ATM cards commonly have 4-digit PINs, but as the lockout mechanism for these is to impound the card in an ATM after a small number of guessing attempts, the risk is generally deemed small. It is unclear what the policy is on unsuccessfully using a debit card at a cash register, but presumably a certain number of incorrect guesses will result in some type of fraud warning. Physical possession of a debit card, however, usually allows someone to use it as a credit card without knowledge of the PIN, so the PIN is generally only important if a thief attempts to withdraw cash.
The Card Verification Value (CVV) is an invisible 3 digit code stored on the magnetic stripe that the customer doesn’t know. Its purpose is to require the card to be present in an in-person transaction.
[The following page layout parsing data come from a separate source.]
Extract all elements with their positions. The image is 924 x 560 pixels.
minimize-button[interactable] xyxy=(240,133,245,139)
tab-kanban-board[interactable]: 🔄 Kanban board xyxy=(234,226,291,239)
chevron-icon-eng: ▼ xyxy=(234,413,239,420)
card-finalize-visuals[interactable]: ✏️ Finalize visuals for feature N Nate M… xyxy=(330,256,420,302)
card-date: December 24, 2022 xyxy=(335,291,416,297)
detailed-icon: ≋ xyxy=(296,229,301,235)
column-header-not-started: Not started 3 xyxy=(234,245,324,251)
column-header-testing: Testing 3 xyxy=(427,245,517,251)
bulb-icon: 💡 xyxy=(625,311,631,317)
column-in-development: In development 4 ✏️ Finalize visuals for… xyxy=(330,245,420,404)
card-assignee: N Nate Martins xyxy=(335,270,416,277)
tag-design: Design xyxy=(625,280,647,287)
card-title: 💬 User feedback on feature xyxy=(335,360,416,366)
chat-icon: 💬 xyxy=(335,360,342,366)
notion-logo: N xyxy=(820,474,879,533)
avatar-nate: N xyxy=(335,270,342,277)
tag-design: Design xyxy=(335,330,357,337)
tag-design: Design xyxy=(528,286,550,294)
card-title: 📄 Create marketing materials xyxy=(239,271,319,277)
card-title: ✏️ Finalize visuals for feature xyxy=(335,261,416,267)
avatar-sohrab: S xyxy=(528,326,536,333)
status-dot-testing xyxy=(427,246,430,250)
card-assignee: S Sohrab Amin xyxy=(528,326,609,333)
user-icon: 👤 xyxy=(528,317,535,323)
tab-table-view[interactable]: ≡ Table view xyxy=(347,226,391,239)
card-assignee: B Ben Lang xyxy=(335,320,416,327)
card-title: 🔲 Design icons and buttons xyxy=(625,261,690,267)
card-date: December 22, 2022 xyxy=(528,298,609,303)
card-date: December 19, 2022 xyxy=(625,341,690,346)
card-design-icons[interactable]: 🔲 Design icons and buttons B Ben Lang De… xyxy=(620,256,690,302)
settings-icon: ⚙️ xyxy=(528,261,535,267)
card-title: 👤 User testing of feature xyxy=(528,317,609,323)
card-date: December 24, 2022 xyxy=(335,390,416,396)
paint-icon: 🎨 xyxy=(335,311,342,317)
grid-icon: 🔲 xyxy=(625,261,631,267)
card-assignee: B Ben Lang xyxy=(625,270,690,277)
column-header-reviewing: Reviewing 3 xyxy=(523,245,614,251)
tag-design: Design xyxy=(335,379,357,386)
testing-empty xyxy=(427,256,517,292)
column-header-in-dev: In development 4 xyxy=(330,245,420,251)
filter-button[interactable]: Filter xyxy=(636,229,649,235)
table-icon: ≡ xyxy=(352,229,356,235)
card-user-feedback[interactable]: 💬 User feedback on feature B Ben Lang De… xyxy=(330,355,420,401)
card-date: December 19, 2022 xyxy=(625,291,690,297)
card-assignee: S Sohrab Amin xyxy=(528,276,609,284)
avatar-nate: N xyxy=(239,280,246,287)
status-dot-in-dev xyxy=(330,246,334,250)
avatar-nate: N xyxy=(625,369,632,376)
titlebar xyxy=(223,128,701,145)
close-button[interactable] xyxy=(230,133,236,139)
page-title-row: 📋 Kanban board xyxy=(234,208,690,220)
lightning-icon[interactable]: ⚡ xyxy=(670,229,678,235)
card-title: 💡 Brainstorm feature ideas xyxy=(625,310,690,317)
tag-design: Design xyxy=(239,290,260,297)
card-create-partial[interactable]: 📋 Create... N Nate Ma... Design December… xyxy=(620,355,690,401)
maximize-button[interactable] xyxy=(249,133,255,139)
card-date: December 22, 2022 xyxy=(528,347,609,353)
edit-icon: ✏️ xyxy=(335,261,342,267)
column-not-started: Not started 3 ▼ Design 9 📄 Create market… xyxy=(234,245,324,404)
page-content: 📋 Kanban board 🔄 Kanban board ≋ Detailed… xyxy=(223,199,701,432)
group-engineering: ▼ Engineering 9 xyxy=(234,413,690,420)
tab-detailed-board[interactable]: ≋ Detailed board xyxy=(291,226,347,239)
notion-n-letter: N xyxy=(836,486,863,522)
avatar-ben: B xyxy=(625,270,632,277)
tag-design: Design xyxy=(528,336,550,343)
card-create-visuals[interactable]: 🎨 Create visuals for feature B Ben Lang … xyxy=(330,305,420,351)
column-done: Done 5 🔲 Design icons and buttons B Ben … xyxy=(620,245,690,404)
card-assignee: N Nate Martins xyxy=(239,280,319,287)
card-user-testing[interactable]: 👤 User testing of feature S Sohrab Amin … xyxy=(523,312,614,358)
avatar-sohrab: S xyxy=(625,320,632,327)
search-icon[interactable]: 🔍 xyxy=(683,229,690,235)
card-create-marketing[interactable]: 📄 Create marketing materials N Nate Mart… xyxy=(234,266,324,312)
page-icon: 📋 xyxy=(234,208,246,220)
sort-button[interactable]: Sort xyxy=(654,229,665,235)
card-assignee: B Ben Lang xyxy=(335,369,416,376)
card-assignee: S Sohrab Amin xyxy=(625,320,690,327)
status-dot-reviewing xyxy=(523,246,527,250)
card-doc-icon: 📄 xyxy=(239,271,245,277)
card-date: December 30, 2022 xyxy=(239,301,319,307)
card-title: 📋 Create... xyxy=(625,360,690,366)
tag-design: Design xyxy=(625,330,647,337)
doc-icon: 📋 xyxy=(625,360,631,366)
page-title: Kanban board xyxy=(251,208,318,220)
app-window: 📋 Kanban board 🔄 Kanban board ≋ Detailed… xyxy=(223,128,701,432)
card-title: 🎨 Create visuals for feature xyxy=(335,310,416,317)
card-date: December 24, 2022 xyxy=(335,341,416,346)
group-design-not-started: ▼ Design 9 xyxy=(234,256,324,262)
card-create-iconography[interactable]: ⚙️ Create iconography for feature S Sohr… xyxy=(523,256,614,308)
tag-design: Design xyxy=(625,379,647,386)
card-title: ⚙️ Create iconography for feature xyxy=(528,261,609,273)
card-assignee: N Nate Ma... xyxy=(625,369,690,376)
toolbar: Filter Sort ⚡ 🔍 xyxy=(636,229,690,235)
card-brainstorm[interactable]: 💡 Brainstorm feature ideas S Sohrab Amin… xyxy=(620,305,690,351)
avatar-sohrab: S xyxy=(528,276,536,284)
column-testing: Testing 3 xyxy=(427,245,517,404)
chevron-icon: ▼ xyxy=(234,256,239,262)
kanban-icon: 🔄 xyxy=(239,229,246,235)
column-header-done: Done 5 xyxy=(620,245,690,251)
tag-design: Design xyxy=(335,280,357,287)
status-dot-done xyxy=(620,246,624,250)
The CVV2 is a printed 3- or 4-digit code that the customer can read, and is designed to prove ownership of the card in online or phone transactions. 3 digits doesn’t withstand guessing very long (1,000 guesses guarantees success), so attempting to guess these values in automated transactions ought to trigger a fraud alert. Attackers do attempt brute force guessing attacks. However, Visa indicates in a best practices guide for card issuers that a mismatch alone shouldn’t necessarily be a reason for declining a transaction:
Do not decline authorizations solely for CVV mismatch. Incorporate CVV mismatches as an additional risk indicator in fraud detection strategies…Limit declines of CVV2 mismatches to transactions with other characteristics that, combined, represent higher risk
Conversely, this best practices guide for Credit Unions that issue cards indicates that failed CVV matches should trigger blocking and reissuing of cards:
Verify card is blocked & re-issued when CVV/CVC/CVI fails – Helps prevent counterfeit caused by “brute force” attacks
In either case, the credit card companies apparently do not see the need for a longer code, for it would be very easy to implement one. Perhaps this indicates that even though an individual transaction shouldn’t be denied for CVV or CVV2 mismatch, excessive mismatches might trigger a card lock or fraud alert via the credit card company (Visa, Master Card, etc.).
Choosing a Code
So, if you have to use a system that has numeric codes, how do you protect yourself? Don’t use an easily guessable code, consisting of sequences, repetitions, or cute patterns across the number pad. If you have a choice, such as on a smartphone, use a code that includes numbers and letters. If you need to write down your PIN (perhaps because it is system-generated) keep it someplace separate from your phone or your card. Don’t choose the same PIN for everything, especially not for protecting financial accounts. If an attacker guesses your favorite PIN by automated guessing against your voicemail account, that may also let him into your bank account.
If you are a systems administrator, you can follow some of RSA’s recommendations:
- Require 8, not 4-digit PINs
- If you must use a short PIN, allow alphanumerics
- Use random PINs, not user-selected PINs
- Configure lockouts after 3 failures. Require manual intervention to unlock.
So, in conclusion, while 4-digit PINs are not very resistant to automated or concerted guessing, they can provide decent security in certain circumstances. Guessing attempts must be limited by lockouts. If they are a second factor combined with a password, they can add additional security. Finally, they are much more secure if used in an application in which they are random and not chosen by the user.